Our code is based on Stanford Alpaca with additional support for multi-round conversations. We use similar hyperparameters as the Stanford Alpaca.

Hyperparameter Global Batch Size Learning rate Epochs Max length Weight decay
Vicuna-13B 128 2e-5 3 2048 0

Fine-tuning Vicuna-7B with Local GPUs

You can use the following command to train Vicuna-7B with 4 x A100 (40GB).

torchrun --nproc_per_node=4 --master_port=20001 fastchat/train/train_mem.py \
    --model_name_or_path ~/model_weights/llama-7b  \
    --data_path playground/data/dummy.json \
    --bf16 True \
    --output_dir output_vicuna \
    --num_train_epochs 3 \
    --per_device_train_batch_size 2 \
    --per_device_eval_batch_size 2 \
    --gradient_accumulation_steps 16 \
    --evaluation_strategy "no" \
    --save_strategy "steps" \
    --save_steps 1200 \
    --save_total_limit 10 \
    --learning_rate 2e-5 \
    --weight_decay 0. \
    --warmup_ratio 0.03 \
    --lr_scheduler_type "cosine" \
    --logging_steps 1 \
    --fsdp "full_shard auto_wrap" \
    --fsdp_transformer_layer_cls_to_wrap 'LlamaDecoderLayer' \
    --tf32 True \
    --model_max_length 2048 \
    --gradient_checkpointing True \
    --lazy_preprocess True

If you meet out-of-memory during model saving, see solutions here.

Fine-tuning FastChat-T5 with Local GPUs

You can use the following command to train FastChat-T5 with 4 x A100 (40GB).

torchrun --nproc_per_node=4 --master_port=9778 fastchat/train/train_flant5.py \
    --model_name_or_path google/flan-t5-xl \
    --data_path playground/data/dummy.json \
    --bf16 True \
    --output_dir ./checkpoints_flant5_3b \
    --num_train_epochs 3 \
    --per_device_train_batch_size 1 \
    --per_device_eval_batch_size 1 \
    --gradient_accumulation_steps 4 \
    --evaluation_strategy "no" \
    --save_strategy "steps" \
    --save_steps 300 \
    --save_total_limit 1 \
    --learning_rate 2e-5 \
    --weight_decay 0. \
    --warmup_ratio 0.03 \
    --lr_scheduler_type "cosine" \
    --logging_steps 1 \
    --fsdp "full_shard auto_wrap" \
    --fsdp_transformer_layer_cls_to_wrap T5Block \
    --tf32 True \
    --model_max_length 2048 \
    --preprocessed_path ./preprocessed_data/processed.json \
    --gradient_checkpointing True 

After training, please use our post-processing function to update the saved model weight. Additional discussions can be found here.

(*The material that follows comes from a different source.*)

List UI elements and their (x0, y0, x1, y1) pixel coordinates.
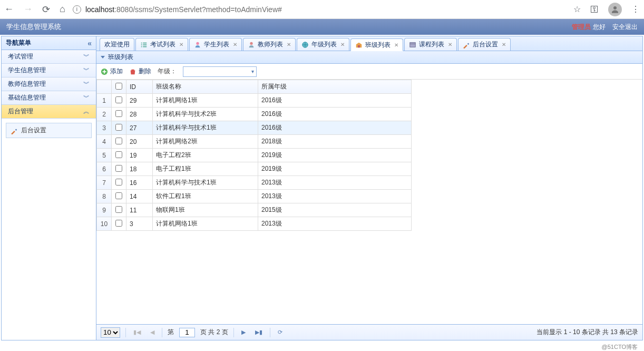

Fine-tuning on Any Cloud with SkyPilot

SkyPilot is a framework built by UC Berkeley for easily and cost effectively running ML workloads on any cloud (AWS, GCP, Azure, Lambda, etc.). To use SkyPilot, install it with the following command and setup the cloud credentials locally following the instructions here.

# Install skypilot from the master branch
pip install git+https://github.com/skypilot-org/skypilot.git

Vicuna

Vicuna can be trained on 8 A100 GPUs with 80GB memory. The following command will automatically launch a node satisfying the requirement, setup and run the training job on it.

sky launch -c vicuna -s scripts/train-vicuna.yaml --env WANDB_API_KEY

Other options are also valid:

# Launch it on managed spot to save 3x cost (train Vicuna-13B with around $300)
sky spot launch -n vicuna scripts/train-vicuna.yaml --env WANDB_API_KEY

# Train a 7B model
sky launch -c vicuna -s scripts/train-vicuna.yaml --env WANDB_API_KEY --env MODEL_SIZE=7

Note: Please make sure the WANDB_API_KEY has been setup on your local machine. You can find the API key on your wandb profile page. If you would like to train the model without using wandb, you can replace the --env WANDB_API_KEY flag with --env WANDB_MODE=offline.